Saved data entries:
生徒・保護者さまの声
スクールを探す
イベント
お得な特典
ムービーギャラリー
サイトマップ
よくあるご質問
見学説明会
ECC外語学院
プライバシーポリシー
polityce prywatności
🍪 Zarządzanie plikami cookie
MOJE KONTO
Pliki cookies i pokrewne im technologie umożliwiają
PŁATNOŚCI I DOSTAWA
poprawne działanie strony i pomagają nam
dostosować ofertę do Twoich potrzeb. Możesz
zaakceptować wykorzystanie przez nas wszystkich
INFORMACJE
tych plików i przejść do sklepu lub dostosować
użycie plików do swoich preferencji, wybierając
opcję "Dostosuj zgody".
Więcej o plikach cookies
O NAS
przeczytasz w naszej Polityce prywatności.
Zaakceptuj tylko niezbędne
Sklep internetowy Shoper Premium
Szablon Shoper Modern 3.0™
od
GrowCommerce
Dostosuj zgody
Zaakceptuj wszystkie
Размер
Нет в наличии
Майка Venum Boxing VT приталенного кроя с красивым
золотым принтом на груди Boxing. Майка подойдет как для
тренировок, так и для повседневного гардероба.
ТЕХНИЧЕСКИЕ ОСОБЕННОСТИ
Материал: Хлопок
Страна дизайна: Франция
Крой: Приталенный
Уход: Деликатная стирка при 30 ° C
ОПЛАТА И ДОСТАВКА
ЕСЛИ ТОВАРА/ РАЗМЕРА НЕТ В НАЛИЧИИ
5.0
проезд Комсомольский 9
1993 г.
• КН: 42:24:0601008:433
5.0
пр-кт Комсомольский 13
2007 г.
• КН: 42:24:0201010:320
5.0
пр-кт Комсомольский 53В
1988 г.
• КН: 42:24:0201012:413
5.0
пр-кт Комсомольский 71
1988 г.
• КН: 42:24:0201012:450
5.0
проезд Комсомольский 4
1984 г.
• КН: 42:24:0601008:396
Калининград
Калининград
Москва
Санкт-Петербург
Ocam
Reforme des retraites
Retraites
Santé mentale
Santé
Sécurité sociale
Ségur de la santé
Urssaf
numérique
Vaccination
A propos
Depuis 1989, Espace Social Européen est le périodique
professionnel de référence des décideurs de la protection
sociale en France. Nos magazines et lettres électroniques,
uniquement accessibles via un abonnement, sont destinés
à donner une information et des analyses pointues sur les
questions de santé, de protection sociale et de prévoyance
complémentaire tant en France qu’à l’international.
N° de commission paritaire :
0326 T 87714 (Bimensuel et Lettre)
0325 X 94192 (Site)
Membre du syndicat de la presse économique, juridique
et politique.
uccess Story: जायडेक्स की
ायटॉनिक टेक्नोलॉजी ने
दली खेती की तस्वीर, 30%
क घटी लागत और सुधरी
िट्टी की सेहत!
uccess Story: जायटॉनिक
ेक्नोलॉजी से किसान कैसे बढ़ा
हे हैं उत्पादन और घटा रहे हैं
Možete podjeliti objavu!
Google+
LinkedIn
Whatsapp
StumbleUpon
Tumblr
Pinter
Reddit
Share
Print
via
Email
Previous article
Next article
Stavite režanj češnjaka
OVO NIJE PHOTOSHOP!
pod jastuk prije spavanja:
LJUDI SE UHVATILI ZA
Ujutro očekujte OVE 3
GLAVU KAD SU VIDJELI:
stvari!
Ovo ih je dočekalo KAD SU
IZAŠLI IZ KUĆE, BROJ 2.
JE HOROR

What needs to be done: Each line in the entries above, starting at the line with "GrowCommerce" and ending at the line with "professionnel de référence", is to be printed exactly, and only those lines.

Your response:
GrowCommerce
Dostosuj zgody
Zaakceptuj wszystkie
Размер
Нет в наличии
Майка Venum Boxing VT приталенного кроя с красивым
золотым принтом на груди Boxing. Майка подойдет как для
тренировок, так и для повседневного гардероба.
ТЕХНИЧЕСКИЕ ОСОБЕННОСТИ
Материал: Хлопок
Страна дизайна: Франция
Крой: Приталенный
Уход: Деликатная стирка при 30 ° C
ОПЛАТА И ДОСТАВКА
ЕСЛИ ТОВАРА/ РАЗМЕРА НЕТ В НАЛИЧИИ
5.0
проезд Комсомольский 9
1993 г.
• КН: 42:24:0601008:433
5.0
пр-кт Комсомольский 13
2007 г.
• КН: 42:24:0201010:320
5.0
пр-кт Комсомольский 53В
1988 г.
• КН: 42:24:0201012:413
5.0
пр-кт Комсомольский 71
1988 г.
• КН: 42:24:0201012:450
5.0
проезд Комсомольский 4
1984 г.
• КН: 42:24:0601008:396
Калининград
Калининград
Москва
Санкт-Петербург
Ocam
Reforme des retraites
Retraites
Santé mentale
Santé
Sécurité sociale
Ségur de la santé
Urssaf
numérique
Vaccination
A propos
Depuis 1989, Espace Social Européen est le périodique
professionnel de référence des décideurs de la protection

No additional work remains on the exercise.